New Sponsor Body set to reveal Houses of Parliament restoration plans
Plans for the vital restoration needed to save the Houses of Parliament will be examined by an expert team set up by the new Sponsor Body in charge of the work.
The review will assess whether a recommendation made in a report five years ago that all MPs and Lords should leave the Palace of Westminster while the work was carried out is still the “best and most cost-effective” option.
The review team will examine the evidence available to those who produced the report and consider any new findings by the programme to ensure value for money for the taxpayer. A challenge panel to test the review will include Government and senior Parliamentary figures.
The Sponsor Body, which was formally established last month, is the single client accountable to Parliament and oversees a Delivery Authority, which will carry out the work. This way of working was set up under new legislation last year, the Parliamentary Buildings (Restoration and Renewal) Act.
It was always envisaged that when the Sponsor Body was set up in law, and the Delivery Authority established, certain aspects of the programme would be reviewed. But given the completely altered political and economic landscape, the review will need to be both deeper and more wide-ranging.
The context in which both Houses made their decisions about Restoration and Renewal has changed and the National Audit Office report into the project earlier this month highlighted the critical need for consistent political support.
The House of Commons now contains many new Members elected for the first time who may well take a different view of Restoration and Renewal from Members in 2016. It is also a very different Government which, even before the current crisis, had a clear set of priorities.
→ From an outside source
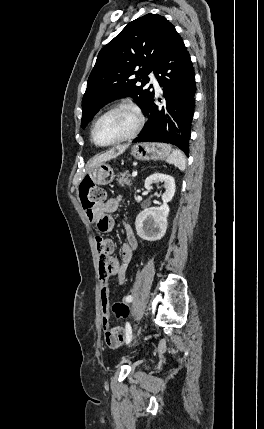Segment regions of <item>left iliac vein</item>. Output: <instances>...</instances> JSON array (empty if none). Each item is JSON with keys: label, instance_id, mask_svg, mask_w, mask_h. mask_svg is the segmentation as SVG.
Instances as JSON below:
<instances>
[{"label": "left iliac vein", "instance_id": "1", "mask_svg": "<svg viewBox=\"0 0 264 429\" xmlns=\"http://www.w3.org/2000/svg\"><path fill=\"white\" fill-rule=\"evenodd\" d=\"M144 329V326L141 324L139 327H136V334H135V338L133 339L135 342L138 340L137 338L139 337V335L142 334V331Z\"/></svg>", "mask_w": 264, "mask_h": 429}]
</instances>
In the light of Covid-19, there are likely to be other key drivers, arising mainly as a result of the impact on the economy, on public finances and on the population at large.
Taking all these together, the review will provide decision-makers with a framework to determine how they wish to proceed.
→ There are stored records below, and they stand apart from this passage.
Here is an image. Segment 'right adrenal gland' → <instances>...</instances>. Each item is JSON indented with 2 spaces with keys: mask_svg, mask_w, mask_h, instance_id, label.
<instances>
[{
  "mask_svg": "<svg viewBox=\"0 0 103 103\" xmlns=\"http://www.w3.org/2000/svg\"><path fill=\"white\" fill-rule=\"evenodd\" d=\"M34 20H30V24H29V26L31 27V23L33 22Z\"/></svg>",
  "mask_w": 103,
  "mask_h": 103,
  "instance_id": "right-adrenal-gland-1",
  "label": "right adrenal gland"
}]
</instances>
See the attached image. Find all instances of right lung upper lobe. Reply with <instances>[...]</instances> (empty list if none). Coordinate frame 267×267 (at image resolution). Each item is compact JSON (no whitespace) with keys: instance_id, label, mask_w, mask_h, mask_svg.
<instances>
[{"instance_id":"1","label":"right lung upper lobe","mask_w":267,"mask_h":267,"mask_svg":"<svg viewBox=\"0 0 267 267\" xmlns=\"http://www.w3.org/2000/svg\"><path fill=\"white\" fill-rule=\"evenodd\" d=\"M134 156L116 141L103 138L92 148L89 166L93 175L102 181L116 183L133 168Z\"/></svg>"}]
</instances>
The review will be led by Sarah Johnson, the Sponsor Body CEO, and will involve infrastructure and programme management experts drawn from the Sponsor Body and Delivery Authority.
Sarah Johnson said: “The restoration and renewal of the Houses of Parliament will be the biggest and most complex heritage project ever undertaken in the UK, protecting one of the world’s most recognisable buildings and likely to support thousands of jobs across the country.
“The Sponsor Body has been set up to ensure that the project is delivered in the most efficient way that delivers value for money. It is entirely appropriate that we should pause at this time to consider the validity of recommendations made over five years ago before either the Sponsor Body or Delivery Authority was formed.
“The impact of the current health crisis on public finances and Parliament’s ways of working has made it even more essential that we review both the strategy for relocating the two Houses and the scope of the restoration of the Palace.”
The review will consider and make recommendations on:
- whether the current solutions present value for money
- what compromises would need to be made to save money
- what opportunities exist for a simpler, quicker and cheaper temporary accommodation
- how ways of working developed in response to Covid-19 affect options or requirements for temporary accommodation
After a report comparing options was published in 2015, both Houses collectively agreed in 2018 that the ‘best and most cost-effective’ way of carrying out the restoration and renewal was to move out of the Palace of Westminster temporarily.
MPs and Peers decided to leave the building completely to avoid the significant disruption that would be caused by remaining on site while construction work carried on around them.
Under existing plans, the House of Commons is expected to move to Parliament’s Northern Estate, occupying a new temporary House of Commons chamber in Richmond House, on Whitehall. The House of Lords is expected to move temporarily to the QEII Conference Centre, opposite Westminster Abbey, in Westminster.
The Sponsor Body review is launched today and is expected to report in the autumn. The review will make recommendations which will be presented to the appropriate Parliamentary authorities.
What remains unchanged, however, is that the Palace of Westminster is falling apart faster than it can be repaired. Many features have not been renovated since it was built in the 19th century. The longer the essential work is left, the greater the risk of a catastrophic failure from fire, flooding or falling stones.
According to the National Audit Office, Parliament has spent more than £369m on maintenance since 2016. There is an increasing backlog of repairs estimated at over £1 billion.
All the fire, heating, drainage, mechanical and electrical systems need replacing. Steam pipes run alongside electrical cables, and the sewage ejector system installed in 1888 is still in use today. Since the start of 2017 over 40,000 problems have been reported in the Palace.
The project is expected to create employment and training opportunities in construction, engineering, design, and IT, as well as attracting those with specialist skills in carpentry, stonemasonry, metalwork, and heritage conservation.